The USSR and China are both described as "communism" but they're not using the same system at all.

The USSR was a democracy and so its government was plagued by all the corruption and principal agent problems inherent in government spending by a large centralized elected government, except that in their case it was the whole economy.

China is basically operating a country like Rockefeller operated a monopolistic corporation. It's less centrally planned than the USSR. They use internal competition. The principle difference from the US economy is that it's not an elected constitutional government. There is no takings clause, no EPA or FTC, no National Association of Realtors, no free press. They call themselves communists but they're really fascists -- the merger of state and corporate power. What the robber barons would be if they were also kings.

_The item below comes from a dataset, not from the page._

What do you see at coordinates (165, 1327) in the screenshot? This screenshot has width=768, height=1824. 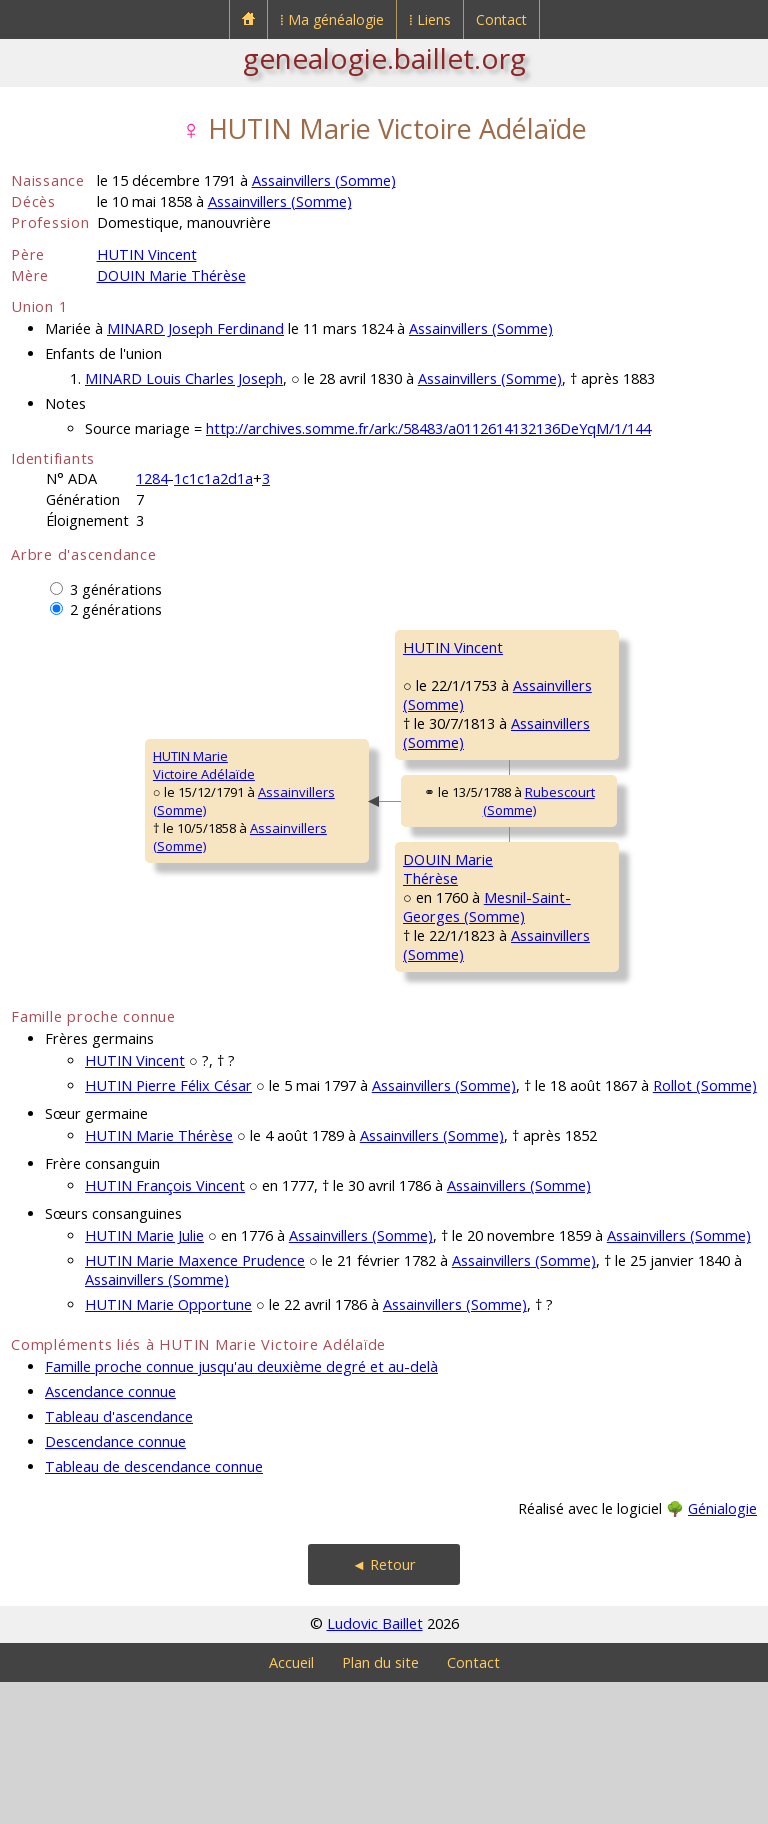 I see `HUTIN François Vincent` at bounding box center [165, 1327].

That doesn't collapse like the USSR.



> They call themselves communists but they're really fascists -- the merger of state and corporate power.

The “corporate” in Mussolini’s famous quote re: fascism meant something else.

https://en.m.wikipedia.org/wiki/Corporatism


Not exactly. Mussolini's "corporatism" was more encompassing -- not just industry but also guilds, clans, the military. But what hasn't been merged with the power of the state in China?